J’ai la chance de ne pas avoir été pris pour cible par la bande de gamins qui court à côté d’un concurrent en hurlant son prénom, ce qui ne l’amuse pas non plus. Je me traîne jusqu’à Notre Dame de la Gorge, il y a encore foule, j’attaque la montée vers la Balme en mode mulet, slalomant entre les groupes qui montent à trois de front en caressant leurs ego. Ravito de la Balme : tout en trempant un cookie dans un café, je me demande si je ne vais pas rendre mon dossard, repartir par Trê-la-Tête, Miage, Le Tricot et Bellevue, un crochet par le Prarion, n’importe quoi, tout pour quitter ce peloton de dingues et avoir la montagne pour moi tout seul. Je repars finalement avec le flux en direction du Bonhomme en me maudissant de m’être fait piéger par le hype de cette course à la noix.

Au col du Bonhomme, je découvre un SMS de Land (le spécialiste des SMS d’encouragement qui tombent à pic !), prends le temps de lui répondre et je repars pour la traversée vers le refuge homonyme.

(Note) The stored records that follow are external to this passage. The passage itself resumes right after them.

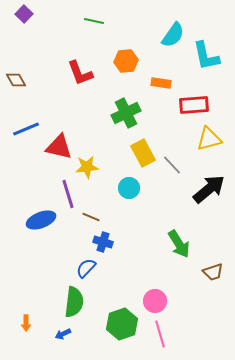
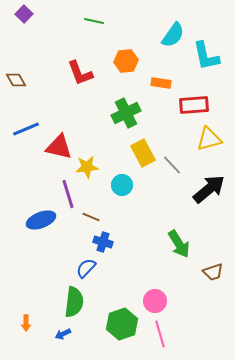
cyan circle: moved 7 px left, 3 px up
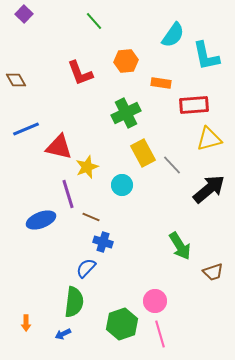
green line: rotated 36 degrees clockwise
yellow star: rotated 15 degrees counterclockwise
green arrow: moved 1 px right, 2 px down
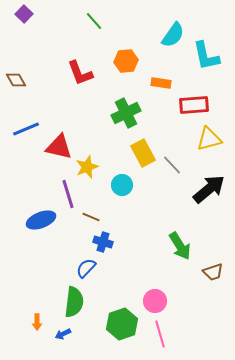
orange arrow: moved 11 px right, 1 px up
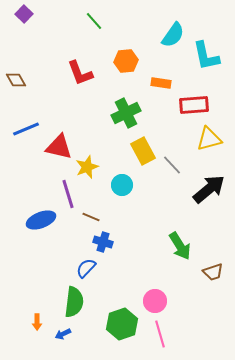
yellow rectangle: moved 2 px up
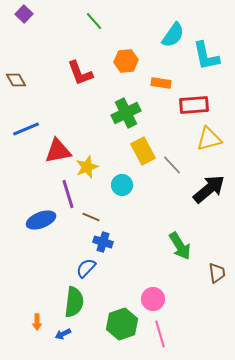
red triangle: moved 1 px left, 4 px down; rotated 24 degrees counterclockwise
brown trapezoid: moved 4 px right, 1 px down; rotated 80 degrees counterclockwise
pink circle: moved 2 px left, 2 px up
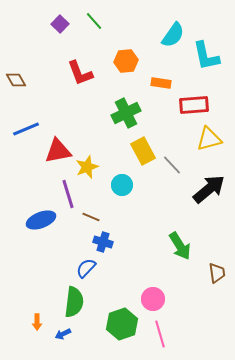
purple square: moved 36 px right, 10 px down
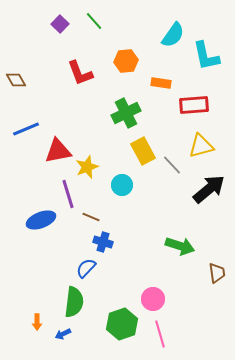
yellow triangle: moved 8 px left, 7 px down
green arrow: rotated 40 degrees counterclockwise
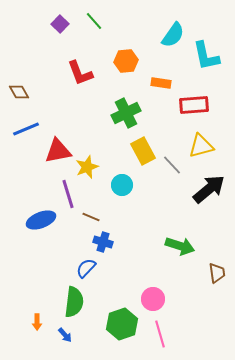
brown diamond: moved 3 px right, 12 px down
blue arrow: moved 2 px right, 1 px down; rotated 105 degrees counterclockwise
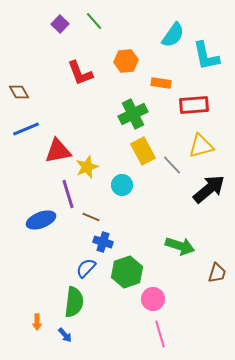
green cross: moved 7 px right, 1 px down
brown trapezoid: rotated 25 degrees clockwise
green hexagon: moved 5 px right, 52 px up
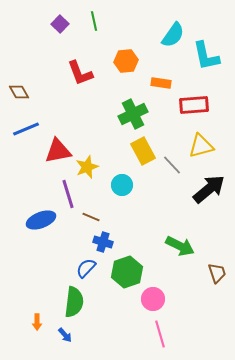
green line: rotated 30 degrees clockwise
green arrow: rotated 8 degrees clockwise
brown trapezoid: rotated 35 degrees counterclockwise
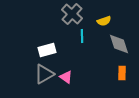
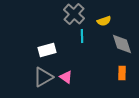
gray cross: moved 2 px right
gray diamond: moved 3 px right
gray triangle: moved 1 px left, 3 px down
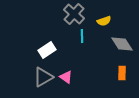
gray diamond: rotated 15 degrees counterclockwise
white rectangle: rotated 18 degrees counterclockwise
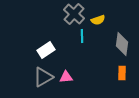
yellow semicircle: moved 6 px left, 1 px up
gray diamond: rotated 40 degrees clockwise
white rectangle: moved 1 px left
pink triangle: rotated 40 degrees counterclockwise
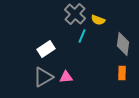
gray cross: moved 1 px right
yellow semicircle: rotated 40 degrees clockwise
cyan line: rotated 24 degrees clockwise
gray diamond: moved 1 px right
white rectangle: moved 1 px up
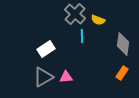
cyan line: rotated 24 degrees counterclockwise
orange rectangle: rotated 32 degrees clockwise
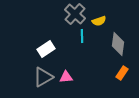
yellow semicircle: moved 1 px right, 1 px down; rotated 40 degrees counterclockwise
gray diamond: moved 5 px left
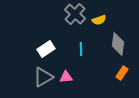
yellow semicircle: moved 1 px up
cyan line: moved 1 px left, 13 px down
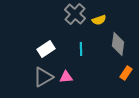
orange rectangle: moved 4 px right
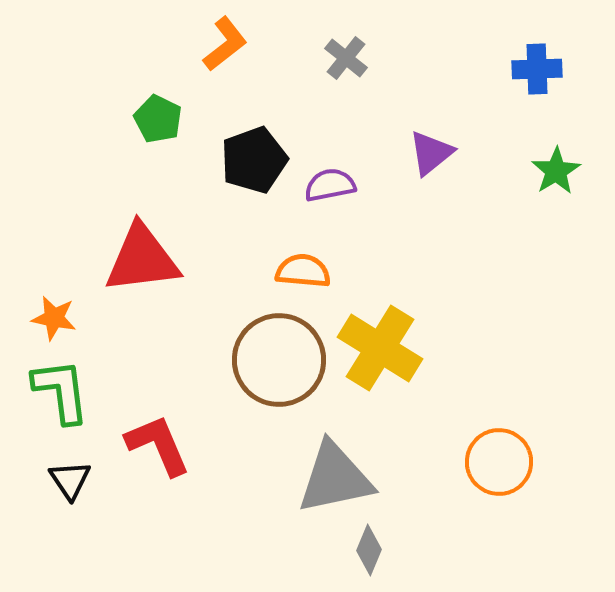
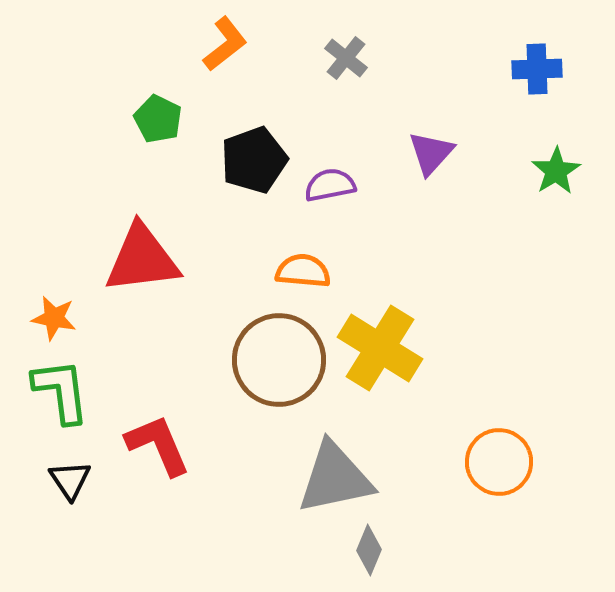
purple triangle: rotated 9 degrees counterclockwise
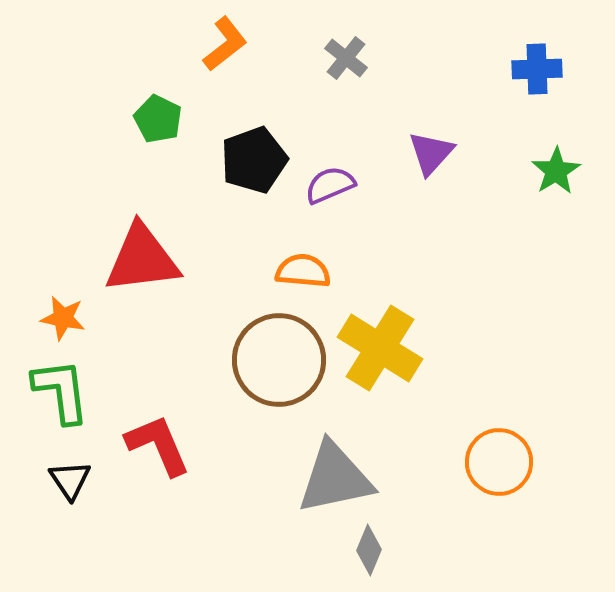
purple semicircle: rotated 12 degrees counterclockwise
orange star: moved 9 px right
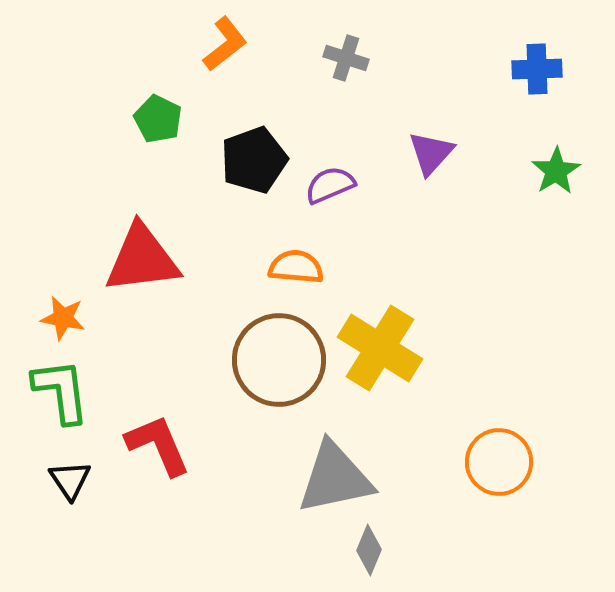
gray cross: rotated 21 degrees counterclockwise
orange semicircle: moved 7 px left, 4 px up
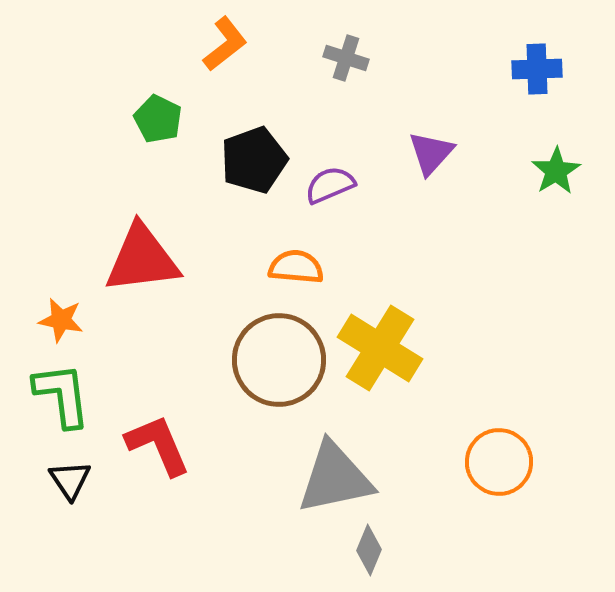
orange star: moved 2 px left, 2 px down
green L-shape: moved 1 px right, 4 px down
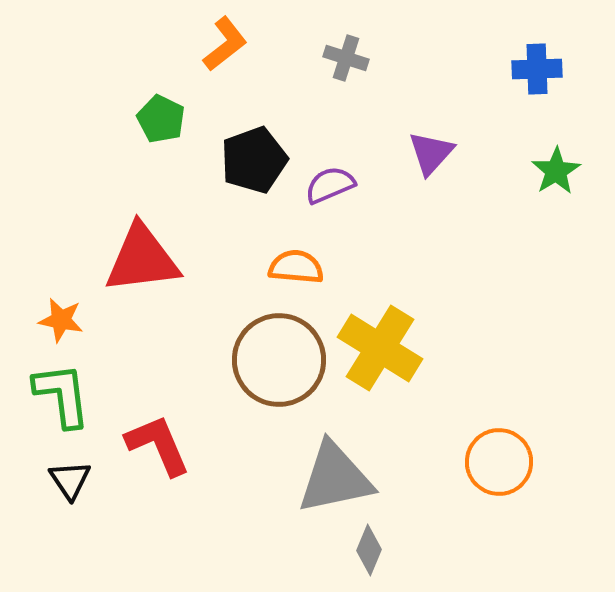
green pentagon: moved 3 px right
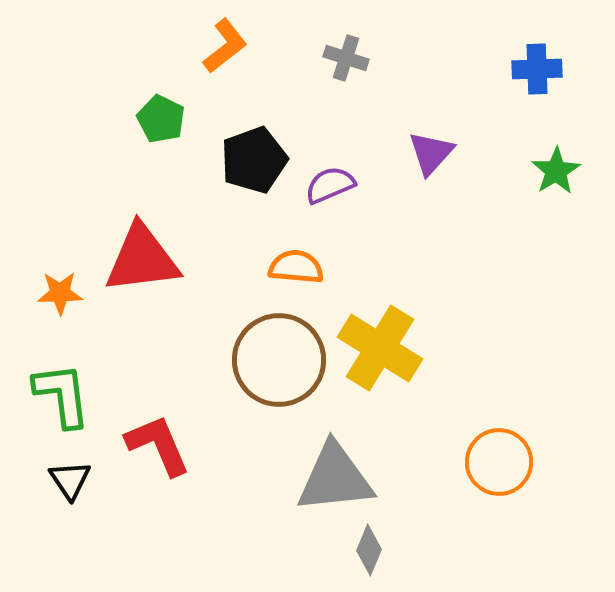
orange L-shape: moved 2 px down
orange star: moved 1 px left, 27 px up; rotated 12 degrees counterclockwise
gray triangle: rotated 6 degrees clockwise
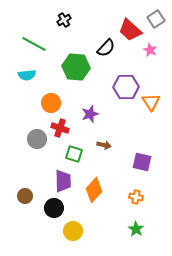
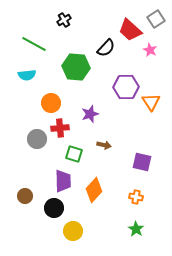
red cross: rotated 24 degrees counterclockwise
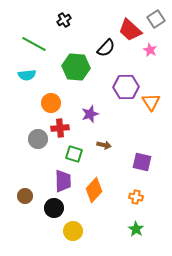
gray circle: moved 1 px right
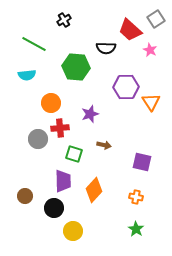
black semicircle: rotated 48 degrees clockwise
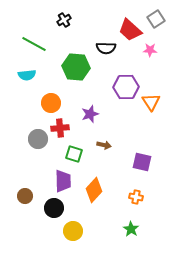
pink star: rotated 24 degrees counterclockwise
green star: moved 5 px left
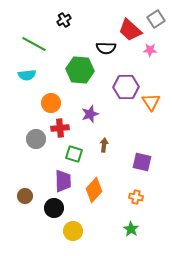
green hexagon: moved 4 px right, 3 px down
gray circle: moved 2 px left
brown arrow: rotated 96 degrees counterclockwise
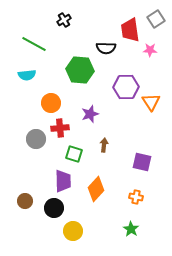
red trapezoid: rotated 40 degrees clockwise
orange diamond: moved 2 px right, 1 px up
brown circle: moved 5 px down
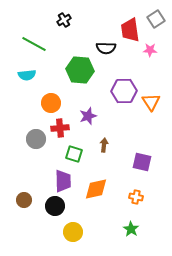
purple hexagon: moved 2 px left, 4 px down
purple star: moved 2 px left, 2 px down
orange diamond: rotated 35 degrees clockwise
brown circle: moved 1 px left, 1 px up
black circle: moved 1 px right, 2 px up
yellow circle: moved 1 px down
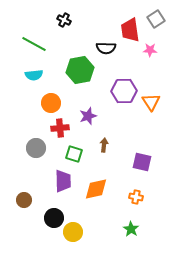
black cross: rotated 32 degrees counterclockwise
green hexagon: rotated 16 degrees counterclockwise
cyan semicircle: moved 7 px right
gray circle: moved 9 px down
black circle: moved 1 px left, 12 px down
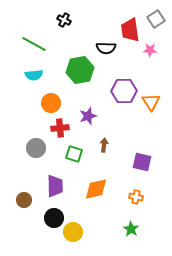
purple trapezoid: moved 8 px left, 5 px down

Et là, la machine à contrariétés repart à plein régime : sur ce terrain accidenté, le peloton n’avance pas : de nombreux concurrents semblent montrer de l’appréhension face aux accidents du terrain, hésitent et ça bouchonne, encore, et j’ai du mal à ne pas être exaspéré par cette allure désespérément lente.

Lorsque nous basculons sur les Chapieux, tout à ma frustration, j’ai un peu du mal à me mettre dans le rythme de la descente ; ce n’est que dans la dernière partie que je prends le rythme et descends à bonne allure. Je fais le plein d’eau, prends une soupe, du jambon et du fromage avec du pain et je me remets vite en route, direction la Ville des Glaciers. La route est confortable, régulière, je me la fais à la Olmo, mains dans le dos sous le sac (la comparaison s’arrête là), dans le rythme de deux espagnols dont je cherche à comprendre la discussion pour me distraire. J’en tire surtout le constat attristant que mon castillan est bien engourdi.

A l’attaque de la Seigne, je découvre le proverbial serpentin de frontales qui se perd fort haut. Lorsque j’arriverai vers le col, je constaterai qu’il s’étire encore sur des kilomètres derrière moi.

A l’approche du col, des secouristes viennent à notre rencontre, et je bavarde avec l’un d’entre eux sur quelques centaines de mètres, il y a un peu de brouillard qui perturbe la vision, j’avale un morceau de fromage et un reste de pain tirés de mon sac – on ne dira jamais assez le bonheur d’un morceau de pain et de fromage en haut d’un col – et file vers Combal, pas très convaincu par l’argument d’une bénévole – 6 km, vous en avez pour quarante minutes !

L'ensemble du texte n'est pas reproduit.